Michael Cox: Author who secured a record advance for his first novel

Click to follow
The Independent Online

Michael Cox's life had almost as many unexpected twists as the plots of the Victorian novels that he loved so much. From debilitating childhood illness, via studies at university and a digression into a rock career, he became an author of slim books on health and scholarly reference works and then an editor at Oxford University Press (OUP). For three decades he lived as much in his own re-creation of Wilkie Collins's foggy milieux as he did the prosaic Midlands around him. Finally, galvanised by the onset of the illness that was to kill him, he turned his jottings into a hefty book, The Meaning of Night (2006), for which, after a bidding war, he received an advance of £500,000, an unprecedented amount for a first novel.

Michael Cox was born in Wellingborough in 1948, and grew up in Northamptonshire where his parents worked in the shoe industry.
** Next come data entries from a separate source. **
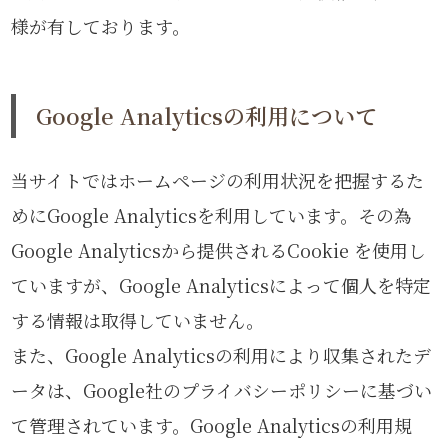
様が有しております。
Google Analyticsの利用について
当サイトではホームページの利用状況を把握するた
めにGoogle Analyticsを利用しています。その為
Google Analyticsから提供されるCookie を使用し
ていますが、Google Analyticsによって個人を特定
する情報は取得していません。
また、Google Analyticsの利用により収集されたデ
ータは、Google社のプライバシーポリシーに基づい
て管理されています。Google Analyticsの利用規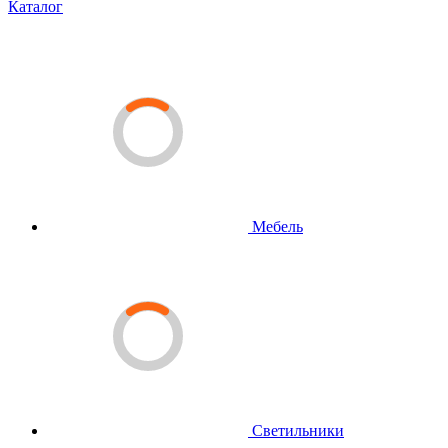
Каталог
Мебель
Светильники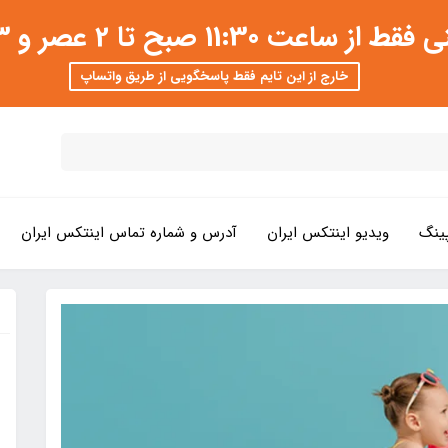
 عصر و 3 تا 8 شب امکان پذیر است
خارج از این تایم فقط پاسخگویی از طریق واتساپ
ینگ
ویدیو اینتکس ایران
آدرس و شماره تماس اینتکس ایران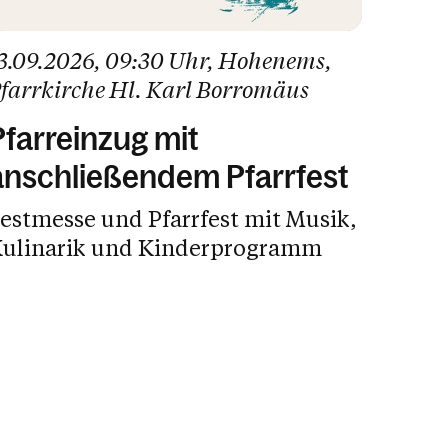
3.09.2026
, 09:30 Uhr
, Hohenems
,
farrkirche Hl. Karl Borromäus
Pfarreinzug mit
anschließendem Pfarrfest
estmesse und Pfarrfest mit Musik,
ulinarik und Kinderprogramm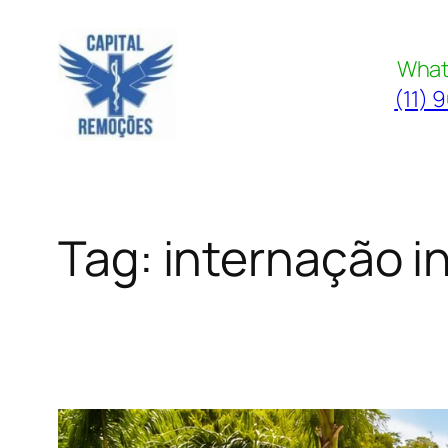
Pular
para
What
o
(11) 
conteúdo
Tag:
internação i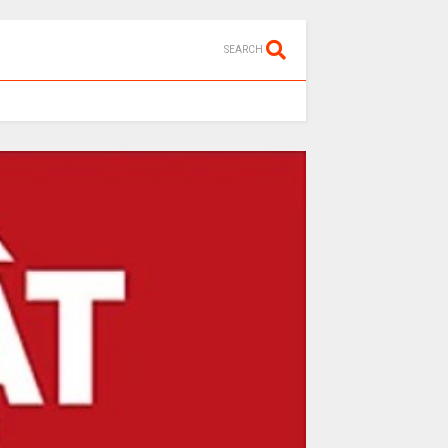
SEARCH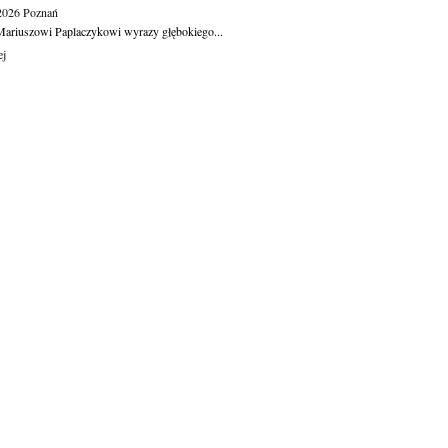
.2026
Poznań
ariuszowi Paplaczykowi wyrazy głębokiego...
ej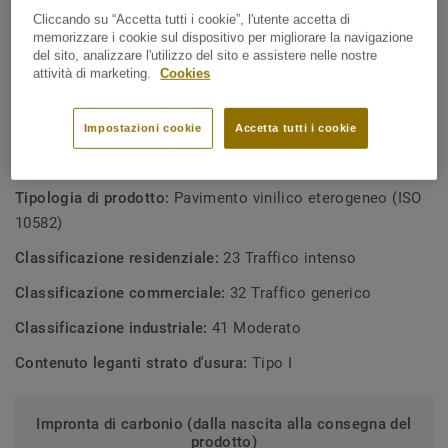
manutenzione.
Made in Europe
Cliccando su “Accetta tutti i cookie”, l'utente accetta di
memorizzare i cookie sul dispositivo per migliorare la navigazione
Soluzione pratica e funzionale
del sito, analizzare l'utilizzo del sito e assistere nelle nostre
attività di marketing.
Cookies
Ideale per l'utilizzo in aree a traffico leggero e moderato
Facilità di installazione e manutenzione
Impostazioni cookie
Accetta tutti i cookie
SPECIFICHE TECNICHE E AMBIENTALI
Tipologia di prodotto:
Pavimento vinilico eterogeneo (ISO
10582)
Classificazione residenziale:
23 Traffico intenso
Classificazione commerciale:
32 Traffico generico
Classificazione industriale:
41 Moderato
Contenuto leganti strato d'usura:
Tipo I
Impronta di carbonio (dalla nascita alla consegna del
prodotto)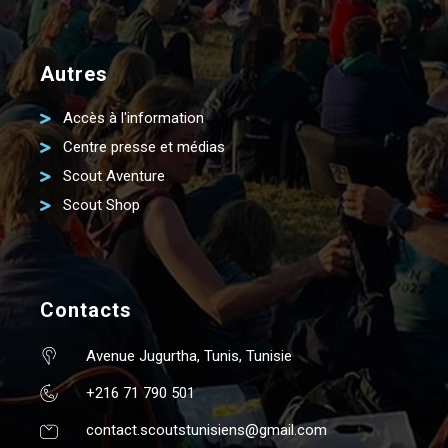
Autres
Accès à l'information
Centre presse et médias
Scout Aventure
Scout Shop
Contacts
Avenue Jugurtha, Tunis, Tunisie
+216 71 790 501
contact.scoutstunisiens@gmail.com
Bed-bound at three with a prolonged ear infection, he learnt to read. A key moment in Cox's life occured when, staying with his grandparents, he saw from a window that the neighbours were burying fine Victorian books – well bound, lavishly tooled – as they thought such things harboured disease. He and his grandparents saved them, and he was ever after absorbed in them, especially the Arabian Nights tales.

Fiction became a passion, and from Wellingborough Grammar School he went to St Catharines College, Cambridge where an academic career looked likely until he was asked to perform a score alongside a friend's silent film. In classic fashion, a talent scout saw him and Cox was offered a contract. He released two albums on EMI under the name Matthew Ellis: the first, eponymously titled, released in 1971, showed him in front of a garishly highlighted stately home, and owed something to Procul Harum and musicians from the folk and session worlds.

"I never used my own name, partly because there was another Michael Cox who'd been recording since the late Fifties and partly because I wasn't into the rock-star ego thing," he said. "I needed to hide behind a false name." He did so again as Obie Clayton, a group which made a 1975 album at the esteemed Sawmills studio in Cornwall.

At a dance he saw Desda "Dizzy" Crockett across a crowded room and was smitten. With her two children, they set up home in Northamptonshire, duly married in 1973 and had a daughter. In 1977 he had begun working for the nearby publisher Thorsons, noted for its health list. In 1979, Cox published The Subversive Vegetarian (published again in 1985 as The New Vegetarian), which included recipes by Dizzy, and Cox's description of how she had weaned him off meat.

"The concept of blood as the river of life continues to exert a powerful psychological hold even today. It is a force that no vegetarian should underestimate," he wrote. Over six months, Dizzy, already vegetarian, had drastically but painlessly reduced the amount of meat in Cox's diet, until the epiphany came when he realised "that I could not face the steaming Shepherd's Pie that had been placed before me. My career as a carnivore was over."

Cox was now a freelance copy editor, working with panache and drawing out writers' intentions without imposing himself. His employers included OUP, for whom he had also written an elegant, popular biography of M.R. James (1983). Cox's taste for Victorian fiction led to his joining OUP's reference division in 1989. As well as his own anthologies of ghost stories, Victorian ghost stories and similar works, he produced The Oxford Chronology of English Literature (2002), but recurrent ill health had brought early retirement in 1997. Hard-up after leaving OUP, he copy-edited, mainly for HarperCollins.

Despite urging vegetarianism as a defence against cancer, Cox developed brain tumours that were probably caused by the radium rods used to treat his childhood ear problems (when he was diagnosed, he began to eat meat again). With a worsening situation eased by a major operation in 2004 at the Cromwell Hospital, he worked in earnest, fearful of vanishing eyesight. He wrote The Meaning of Night at a Dickensian clip. The story concerns the Victorian bibliophile Edward Glyver's plot to recover his legacy, Evenwood, a splendid Northamptonshire house. With all the trappings of the era's "fog-weighted streets" and many a literary reference, the tale is unabashedly gung-ho and was sold around the world.

For his next novel, Cox assumed the voice of a lady's maid who, 20 years on, has arrived at Evenwood, where "still one of the greatest prizes in England", Baroness Tansor, "will not succumb to Love again, for her heart is shut against all further assault from that quarter". Naturally, or unnaturally, all is not what it seems: if anything, The Glass of Time (2008) is even more gripping.

Christopher Hawtree

Michael Cox, writer: born Wellingborough 25 October 1948; married 1973 Desda Crockett (one daughter; two stepchildren); died Kettering 31 March 2009.